▶ **WHAT NEEDS TO BE DONE**: Below are some records. Print exactly the lines between the one holding "A1.0T/1.6M - NIULI" and the one holding "Fertigung und Produktion", inclusive, and nothing else.
== DATA PROVIDED
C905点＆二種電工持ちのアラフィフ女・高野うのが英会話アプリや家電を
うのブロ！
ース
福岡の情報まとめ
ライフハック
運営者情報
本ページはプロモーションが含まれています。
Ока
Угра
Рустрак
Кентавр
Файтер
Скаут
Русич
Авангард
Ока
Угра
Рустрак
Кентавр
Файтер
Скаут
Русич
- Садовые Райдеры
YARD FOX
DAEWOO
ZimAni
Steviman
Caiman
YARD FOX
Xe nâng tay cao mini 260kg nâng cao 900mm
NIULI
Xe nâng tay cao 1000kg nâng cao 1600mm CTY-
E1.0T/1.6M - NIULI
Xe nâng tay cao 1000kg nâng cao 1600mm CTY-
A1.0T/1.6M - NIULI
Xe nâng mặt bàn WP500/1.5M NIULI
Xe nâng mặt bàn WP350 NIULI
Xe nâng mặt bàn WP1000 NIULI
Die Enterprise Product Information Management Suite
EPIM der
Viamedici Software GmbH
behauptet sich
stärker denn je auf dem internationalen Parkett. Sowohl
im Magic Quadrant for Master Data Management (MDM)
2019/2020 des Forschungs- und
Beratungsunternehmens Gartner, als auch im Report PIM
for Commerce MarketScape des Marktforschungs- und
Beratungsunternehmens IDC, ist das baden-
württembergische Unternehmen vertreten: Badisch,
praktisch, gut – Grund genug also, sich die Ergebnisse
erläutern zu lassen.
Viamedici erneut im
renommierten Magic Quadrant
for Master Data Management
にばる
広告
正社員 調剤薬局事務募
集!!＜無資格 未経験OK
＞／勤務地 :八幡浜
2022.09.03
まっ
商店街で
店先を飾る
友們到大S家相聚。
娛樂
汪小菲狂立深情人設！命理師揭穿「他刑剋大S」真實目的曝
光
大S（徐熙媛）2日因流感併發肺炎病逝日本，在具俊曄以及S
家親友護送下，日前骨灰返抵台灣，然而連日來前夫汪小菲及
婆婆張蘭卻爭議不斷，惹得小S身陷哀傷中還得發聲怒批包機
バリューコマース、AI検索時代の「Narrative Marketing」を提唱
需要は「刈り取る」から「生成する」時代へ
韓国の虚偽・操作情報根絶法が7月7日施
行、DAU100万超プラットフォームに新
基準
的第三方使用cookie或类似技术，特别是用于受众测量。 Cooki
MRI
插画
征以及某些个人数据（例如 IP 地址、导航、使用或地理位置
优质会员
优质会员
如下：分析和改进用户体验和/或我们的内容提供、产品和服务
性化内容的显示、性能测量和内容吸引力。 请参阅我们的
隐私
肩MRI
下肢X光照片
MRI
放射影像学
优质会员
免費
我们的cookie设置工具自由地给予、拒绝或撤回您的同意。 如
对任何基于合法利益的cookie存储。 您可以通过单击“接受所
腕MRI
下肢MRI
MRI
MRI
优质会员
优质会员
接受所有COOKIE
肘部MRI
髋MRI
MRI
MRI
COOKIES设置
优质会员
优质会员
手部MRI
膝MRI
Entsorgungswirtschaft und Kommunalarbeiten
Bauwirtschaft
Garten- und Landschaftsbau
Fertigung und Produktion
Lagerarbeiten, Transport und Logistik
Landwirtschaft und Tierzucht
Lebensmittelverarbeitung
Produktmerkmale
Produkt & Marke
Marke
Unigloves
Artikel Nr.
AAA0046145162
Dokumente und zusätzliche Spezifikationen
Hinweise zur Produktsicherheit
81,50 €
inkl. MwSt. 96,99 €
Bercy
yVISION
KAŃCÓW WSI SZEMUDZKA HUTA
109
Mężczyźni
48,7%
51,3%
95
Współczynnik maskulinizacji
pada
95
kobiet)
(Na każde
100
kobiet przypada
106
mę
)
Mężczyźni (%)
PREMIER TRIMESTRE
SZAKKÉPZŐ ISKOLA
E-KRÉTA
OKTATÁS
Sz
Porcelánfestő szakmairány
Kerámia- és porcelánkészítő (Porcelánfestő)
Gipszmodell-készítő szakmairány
====
▶ **EXERCISE SOLUTION**:
A1.0T/1.6M - NIULI
Xe nâng mặt bàn WP500/1.5M NIULI
Xe nâng mặt bàn WP350 NIULI
Xe nâng mặt bàn WP1000 NIULI
Die Enterprise Product Information Management Suite
EPIM der
Viamedici Software GmbH
behauptet sich
stärker denn je auf dem internationalen Parkett. Sowohl
im Magic Quadrant for Master Data Management (MDM)
2019/2020 des Forschungs- und
Beratungsunternehmens Gartner, als auch im Report PIM
for Commerce MarketScape des Marktforschungs- und
Beratungsunternehmens IDC, ist das baden-
württembergische Unternehmen vertreten: Badisch,
praktisch, gut – Grund genug also, sich die Ergebnisse
erläutern zu lassen.
Viamedici erneut im
renommierten Magic Quadrant
for Master Data Management
にばる
広告
正社員 調剤薬局事務募
集!!＜無資格 未経験OK
＞／勤務地 :八幡浜
2022.09.03
まっ
商店街で
店先を飾る
友們到大S家相聚。
娛樂
汪小菲狂立深情人設！命理師揭穿「他刑剋大S」真實目的曝
光
大S（徐熙媛）2日因流感併發肺炎病逝日本，在具俊曄以及S
家親友護送下，日前骨灰返抵台灣，然而連日來前夫汪小菲及
婆婆張蘭卻爭議不斷，惹得小S身陷哀傷中還得發聲怒批包機
バリューコマース、AI検索時代の「Narrative Marketing」を提唱
需要は「刈り取る」から「生成する」時代へ
韓国の虚偽・操作情報根絶法が7月7日施
行、DAU100万超プラットフォームに新
基準
的第三方使用cookie或类似技术，特别是用于受众测量。 Cooki
MRI
插画
征以及某些个人数据（例如 IP 地址、导航、使用或地理位置
优质会员
优质会员
如下：分析和改进用户体验和/或我们的内容提供、产品和服务
性化内容的显示、性能测量和内容吸引力。 请参阅我们的
隐私
肩MRI
下肢X光照片
MRI
放射影像学
优质会员
免費
我们的cookie设置工具自由地给予、拒绝或撤回您的同意。 如
对任何基于合法利益的cookie存储。 您可以通过单击“接受所
腕MRI
下肢MRI
MRI
MRI
优质会员
优质会员
接受所有COOKIE
肘部MRI
髋MRI
MRI
MRI
COOKIES设置
优质会员
优质会员
手部MRI
膝MRI
Entsorgungswirtschaft und Kommunalarbeiten
Bauwirtschaft
Garten- und Landschaftsbau
Fertigung und Produktion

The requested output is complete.